Elsevier

Pattern Recognition

Volume 33, Issue 4, April 2000, Pages 671-684
Pattern Recognition

Object localization using color, texture and shape

https://doi.org/10.1016/S0031-3203(99)00079-5Get rights and content

Abstract

We address the problem of localizing objects using color, texture and shape. Given a handrawn sketch for querying an object shape, and its color and texture, the proposed algorithm automatically searches the image database for objects which meet the query attributes. The database images do not need to be presegmented or annotated. The proposed algorithm operates in two stages. In the first stage, we use local texture and color features to find a small number of candidate images in the database, and identify regions in the candidate images which share similar texture and color as the query. To speed up the processing, the texture and color features are directly extracted from the Discrete Cosine Transform (DCT) compressed domain. In the second stage, we use a deformable template matching method to match the query shape to the image edges at the locations which possess the desired texture and color attributes. This algorithm is different from other content-based image retrieval algorithms in that: (i) no presegmentation of the database images is needed, and (ii) the color and texture features are directly extracted from the compressed images. Experimental results demonstrate performance of the algorithm and show that substantial computational savings can be achieved by utilizing multiple image cues.

Introduction

We are now living in the age of multimedia, where digital libraries are beginning to play a more and more important role. In contrast to traditional databases which are mainly accessed by textual queries, digital libraries, including image and video databases, require representation and management using visual or pictorial cues. The current trend in image and video database research reflects this need. A number of content-based image database retrieval systems have been designed and built using pictorial cues including shape, texture, and color. Among them, QBIC (Querying by Image Content) [1] can query large on-line image databases using image content (color, texture, shape, and geometric composition). It uses both semantic and statistical features to describe the image content. Photobook [2] is a set of interactive tools for browsing and searching image databases. It uses both semantic-preserving content-based features and text annotations for querying. The Virage search engine enables search using texture, color and composition for images and videos [3], [4]. A novel image region segmentation method was used in Ref. [5] to facilitate automatic region segmentation for color/texture based image retrieval. Vinod and Murase [6] proposed to locate an object by matching the corresponding DCT coefficients in the transformed domain [6]. Color, texture and shape features have also been applied to index and browse digital video databases [7]. For all these applications, object shape, as an important visual cue for human perception, plays a significant role. Queries typically involve a set of curves (open or closed) which need to be located in the images or video frames of the database.

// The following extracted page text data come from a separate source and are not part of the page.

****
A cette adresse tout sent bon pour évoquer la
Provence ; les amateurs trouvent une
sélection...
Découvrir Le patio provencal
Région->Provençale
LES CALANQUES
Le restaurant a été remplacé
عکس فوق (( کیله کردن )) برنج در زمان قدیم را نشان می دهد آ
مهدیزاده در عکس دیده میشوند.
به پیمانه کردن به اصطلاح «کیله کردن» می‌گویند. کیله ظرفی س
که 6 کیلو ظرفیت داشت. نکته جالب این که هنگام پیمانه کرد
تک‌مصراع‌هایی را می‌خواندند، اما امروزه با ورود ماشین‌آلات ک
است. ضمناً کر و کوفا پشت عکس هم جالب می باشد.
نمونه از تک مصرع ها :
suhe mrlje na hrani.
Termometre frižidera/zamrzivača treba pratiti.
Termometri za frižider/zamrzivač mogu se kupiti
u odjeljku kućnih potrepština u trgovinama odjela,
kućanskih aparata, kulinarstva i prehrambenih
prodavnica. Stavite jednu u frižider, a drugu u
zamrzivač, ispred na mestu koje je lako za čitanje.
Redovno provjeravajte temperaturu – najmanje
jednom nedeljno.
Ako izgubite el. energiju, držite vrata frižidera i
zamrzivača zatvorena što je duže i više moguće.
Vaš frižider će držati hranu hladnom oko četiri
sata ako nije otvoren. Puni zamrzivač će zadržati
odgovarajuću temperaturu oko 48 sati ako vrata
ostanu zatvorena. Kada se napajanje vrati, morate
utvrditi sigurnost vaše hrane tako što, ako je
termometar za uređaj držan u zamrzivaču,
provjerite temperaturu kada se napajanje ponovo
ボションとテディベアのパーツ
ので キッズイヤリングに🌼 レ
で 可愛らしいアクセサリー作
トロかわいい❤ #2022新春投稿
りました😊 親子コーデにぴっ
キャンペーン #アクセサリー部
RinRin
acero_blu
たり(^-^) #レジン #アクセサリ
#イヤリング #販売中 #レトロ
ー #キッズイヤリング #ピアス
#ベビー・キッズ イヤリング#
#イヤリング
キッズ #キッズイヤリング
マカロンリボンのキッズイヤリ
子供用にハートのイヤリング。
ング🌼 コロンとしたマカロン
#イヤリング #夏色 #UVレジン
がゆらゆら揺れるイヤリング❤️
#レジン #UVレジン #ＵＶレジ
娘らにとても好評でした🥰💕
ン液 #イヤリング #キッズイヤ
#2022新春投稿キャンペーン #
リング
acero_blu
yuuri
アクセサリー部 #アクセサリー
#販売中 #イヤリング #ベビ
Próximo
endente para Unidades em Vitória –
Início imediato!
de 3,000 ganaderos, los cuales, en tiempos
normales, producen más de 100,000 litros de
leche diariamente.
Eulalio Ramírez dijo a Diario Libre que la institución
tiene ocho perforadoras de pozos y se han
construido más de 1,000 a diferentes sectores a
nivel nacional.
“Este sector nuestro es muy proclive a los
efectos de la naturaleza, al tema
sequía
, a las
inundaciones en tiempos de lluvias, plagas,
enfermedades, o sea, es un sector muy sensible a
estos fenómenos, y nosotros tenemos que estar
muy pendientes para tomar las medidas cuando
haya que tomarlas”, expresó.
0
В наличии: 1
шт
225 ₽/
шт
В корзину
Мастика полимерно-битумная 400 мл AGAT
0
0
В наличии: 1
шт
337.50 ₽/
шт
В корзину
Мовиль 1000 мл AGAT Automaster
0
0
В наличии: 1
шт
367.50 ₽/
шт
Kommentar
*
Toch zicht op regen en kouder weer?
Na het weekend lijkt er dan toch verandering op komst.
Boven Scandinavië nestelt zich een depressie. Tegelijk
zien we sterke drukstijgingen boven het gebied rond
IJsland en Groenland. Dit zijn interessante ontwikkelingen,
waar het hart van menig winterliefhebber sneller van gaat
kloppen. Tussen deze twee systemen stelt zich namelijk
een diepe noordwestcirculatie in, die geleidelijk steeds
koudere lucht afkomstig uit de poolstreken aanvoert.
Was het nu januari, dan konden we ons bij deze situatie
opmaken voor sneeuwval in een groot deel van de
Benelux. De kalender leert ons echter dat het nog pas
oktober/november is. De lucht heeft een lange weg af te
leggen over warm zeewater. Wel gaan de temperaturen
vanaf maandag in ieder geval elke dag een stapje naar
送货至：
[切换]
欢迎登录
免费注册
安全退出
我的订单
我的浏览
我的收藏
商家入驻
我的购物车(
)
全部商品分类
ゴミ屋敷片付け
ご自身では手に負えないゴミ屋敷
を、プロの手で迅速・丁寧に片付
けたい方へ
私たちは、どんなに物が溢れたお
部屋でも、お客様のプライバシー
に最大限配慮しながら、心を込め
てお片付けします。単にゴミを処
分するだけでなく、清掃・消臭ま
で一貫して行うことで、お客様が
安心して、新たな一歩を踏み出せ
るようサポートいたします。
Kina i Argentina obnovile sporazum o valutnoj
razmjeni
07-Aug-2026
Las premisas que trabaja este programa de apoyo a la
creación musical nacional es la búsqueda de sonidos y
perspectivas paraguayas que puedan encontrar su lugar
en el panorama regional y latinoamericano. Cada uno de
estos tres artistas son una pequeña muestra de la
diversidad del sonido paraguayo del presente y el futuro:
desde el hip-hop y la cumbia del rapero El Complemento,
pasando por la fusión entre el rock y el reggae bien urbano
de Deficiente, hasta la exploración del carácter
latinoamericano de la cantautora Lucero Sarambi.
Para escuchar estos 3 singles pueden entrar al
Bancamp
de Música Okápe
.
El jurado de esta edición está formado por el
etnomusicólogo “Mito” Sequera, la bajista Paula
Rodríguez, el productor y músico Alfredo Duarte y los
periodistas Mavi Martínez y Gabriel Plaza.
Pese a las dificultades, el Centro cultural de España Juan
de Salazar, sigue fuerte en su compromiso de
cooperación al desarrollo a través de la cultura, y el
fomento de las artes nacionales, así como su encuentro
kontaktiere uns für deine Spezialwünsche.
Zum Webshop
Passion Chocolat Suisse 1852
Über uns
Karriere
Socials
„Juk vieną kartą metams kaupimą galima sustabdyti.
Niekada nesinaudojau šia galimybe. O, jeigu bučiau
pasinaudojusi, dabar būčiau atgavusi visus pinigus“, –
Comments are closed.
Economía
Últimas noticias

In most of the image retrieval approaches, the challenge is to extract appropriate features such that they are representative of a specific image attribute and at the same time, are able to discriminate images with different attributes. Color histogram [8] is a commonly used color feature; responses to specially tuned spatial and orientation filters are widely used to characterize a texture. Invariant moments and histograms of edge turning angles are used as shape features [9]. Once features are extracted to characterize the image property of interest, the matching and retrieval problem is reduced to computing the similarity in the feature space and finding database images which are most similar to the query image. However, it is not always clear whether a given set of features is appropriate for a specific application.

Feature-based methods can be applied only when the object of interest (and the associated features) has been segmented from the background. Deformable template-based methods [10], [11], [12], [13], [14] do not compute any specific shape features. Various deformable template models have been proposed to perform tasks including image registration, object detection and localization, feature tracking, and object matching. These deformable models are popular because (i) they combine both the structural knowledge and local image features, and (ii) they are versatile in incorporating intra-object class variations. We have proposed one such method for shape matching [11]. The advantage of this method is that it does not compute specific shape features, and no segmentation of the input image is necessary. However, the generality of the approach and avoidance of segmentation are achieved at the cost of expensive computation. As a result, Deformable Template Matching (DTM) method is currently more suited for off-line retrieval tasks rather than online retrievals.

In order to make the DTM method feasible for online retrievals, we have adopted a hierarchical retrieval scheme which integrates the three important image content cues: shape, texture, and color. In the first (screening) stage, the database is browsed using some simple and efficient matching criteria. In particular, texture and color features are used as supplemental clues to help locate promising regions in the image which are likely to contain the desired objects. This eliminates a large portion of the database images from further screening. Once a small set of candidate regions is obtained, we then use the deformable template matching method to localize the objects in the proximity of these regions in the second stage. A diagram of this system is given in Fig. 1. This hierarchical mechanism can improve both efficiency and accuracy.

The motivation of this work is threefold: (i) the region cues (texture and color) may come naturally as a constraint in the retrieval task, (ii) the region cues may be used to expedite the localization process: the deformable template matching process need not be executed where the region cues are quite different from the desired ones, and (iii) region-based matching methods are more robust to misalignment and position shift than edge-based methods. We use the region information to obtain some good yet coarse initializations. The contributions of this work are as follows: (i) we extract color and texture features directly from the compressed image data, (ii) we use the region attributes to direct the shape-based search to save computational costs, and (iii) we sensibly fuse multiple content cues to efficiently retrieve images from a nonannotated image database where the only information available is the bit stream of the images.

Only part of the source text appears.